## [What to work on]
Answer with the number of lines in the records that contain "Sliquid" and with nothing else.
■ ■ ■ ■ ■ ■ ■
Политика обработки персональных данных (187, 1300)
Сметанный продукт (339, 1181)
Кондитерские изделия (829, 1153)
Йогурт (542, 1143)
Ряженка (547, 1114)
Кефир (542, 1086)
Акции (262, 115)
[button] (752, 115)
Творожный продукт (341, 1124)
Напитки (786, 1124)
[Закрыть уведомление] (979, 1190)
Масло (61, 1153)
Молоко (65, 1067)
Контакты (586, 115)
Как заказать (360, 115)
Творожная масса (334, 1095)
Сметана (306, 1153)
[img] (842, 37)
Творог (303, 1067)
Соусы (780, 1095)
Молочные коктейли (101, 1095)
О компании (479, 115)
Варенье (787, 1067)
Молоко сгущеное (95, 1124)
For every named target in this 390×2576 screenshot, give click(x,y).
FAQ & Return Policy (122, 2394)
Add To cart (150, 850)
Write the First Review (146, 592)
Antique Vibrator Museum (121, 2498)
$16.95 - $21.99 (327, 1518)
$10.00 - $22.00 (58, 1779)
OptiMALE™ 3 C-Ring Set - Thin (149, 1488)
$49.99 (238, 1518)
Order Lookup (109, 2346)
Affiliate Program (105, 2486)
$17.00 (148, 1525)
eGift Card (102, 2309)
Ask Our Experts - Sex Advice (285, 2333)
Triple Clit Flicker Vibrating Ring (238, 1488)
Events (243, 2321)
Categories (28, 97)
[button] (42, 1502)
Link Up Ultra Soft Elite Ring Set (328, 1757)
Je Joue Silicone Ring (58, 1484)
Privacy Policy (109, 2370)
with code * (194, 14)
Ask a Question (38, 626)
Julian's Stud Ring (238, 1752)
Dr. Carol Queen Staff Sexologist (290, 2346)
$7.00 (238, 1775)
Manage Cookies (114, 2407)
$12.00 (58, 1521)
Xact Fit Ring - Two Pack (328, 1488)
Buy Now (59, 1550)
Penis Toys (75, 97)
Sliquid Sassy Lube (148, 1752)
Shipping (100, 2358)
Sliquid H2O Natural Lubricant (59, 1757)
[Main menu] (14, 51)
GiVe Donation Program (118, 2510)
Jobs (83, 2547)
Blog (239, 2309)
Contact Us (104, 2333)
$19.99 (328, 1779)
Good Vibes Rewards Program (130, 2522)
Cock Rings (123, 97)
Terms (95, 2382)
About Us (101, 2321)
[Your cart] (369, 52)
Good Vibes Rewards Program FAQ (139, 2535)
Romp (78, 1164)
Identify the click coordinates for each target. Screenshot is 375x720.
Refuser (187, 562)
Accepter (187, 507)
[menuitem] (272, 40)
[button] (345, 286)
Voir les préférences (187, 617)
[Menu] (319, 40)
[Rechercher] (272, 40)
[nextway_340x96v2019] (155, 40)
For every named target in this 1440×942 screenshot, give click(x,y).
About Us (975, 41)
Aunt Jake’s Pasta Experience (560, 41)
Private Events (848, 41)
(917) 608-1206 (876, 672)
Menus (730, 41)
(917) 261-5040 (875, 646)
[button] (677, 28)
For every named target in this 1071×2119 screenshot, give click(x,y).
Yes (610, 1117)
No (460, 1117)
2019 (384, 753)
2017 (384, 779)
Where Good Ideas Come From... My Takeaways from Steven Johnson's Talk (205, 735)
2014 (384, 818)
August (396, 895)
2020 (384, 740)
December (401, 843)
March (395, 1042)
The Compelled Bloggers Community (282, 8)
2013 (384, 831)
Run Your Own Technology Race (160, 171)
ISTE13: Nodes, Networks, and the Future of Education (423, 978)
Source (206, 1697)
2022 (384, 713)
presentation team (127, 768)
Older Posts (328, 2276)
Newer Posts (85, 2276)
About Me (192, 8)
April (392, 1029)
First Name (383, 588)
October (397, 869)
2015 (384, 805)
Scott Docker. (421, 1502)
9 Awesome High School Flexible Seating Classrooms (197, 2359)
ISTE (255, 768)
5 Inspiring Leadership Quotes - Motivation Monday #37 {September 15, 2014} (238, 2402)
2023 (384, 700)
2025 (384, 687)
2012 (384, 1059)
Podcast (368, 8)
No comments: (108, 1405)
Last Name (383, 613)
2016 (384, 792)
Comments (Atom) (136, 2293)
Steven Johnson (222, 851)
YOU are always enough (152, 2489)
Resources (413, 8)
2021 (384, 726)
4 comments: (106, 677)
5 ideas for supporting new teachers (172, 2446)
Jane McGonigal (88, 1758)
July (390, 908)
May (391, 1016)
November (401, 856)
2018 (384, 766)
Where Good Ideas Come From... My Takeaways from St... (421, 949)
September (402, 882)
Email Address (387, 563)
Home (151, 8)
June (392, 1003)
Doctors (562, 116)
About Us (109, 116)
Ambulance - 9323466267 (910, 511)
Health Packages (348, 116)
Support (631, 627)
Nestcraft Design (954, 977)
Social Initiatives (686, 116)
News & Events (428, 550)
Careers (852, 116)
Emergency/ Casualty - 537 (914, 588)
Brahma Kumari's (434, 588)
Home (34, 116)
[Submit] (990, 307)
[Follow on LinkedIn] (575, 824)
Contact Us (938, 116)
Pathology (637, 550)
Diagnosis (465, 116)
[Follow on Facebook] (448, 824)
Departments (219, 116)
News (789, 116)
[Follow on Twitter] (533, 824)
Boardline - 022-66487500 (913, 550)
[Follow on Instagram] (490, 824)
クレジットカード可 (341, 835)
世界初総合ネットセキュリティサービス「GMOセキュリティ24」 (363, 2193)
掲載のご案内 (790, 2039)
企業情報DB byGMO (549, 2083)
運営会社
■ ■ ■ ■ ■ ■ ■
## [Answer to the problem]
2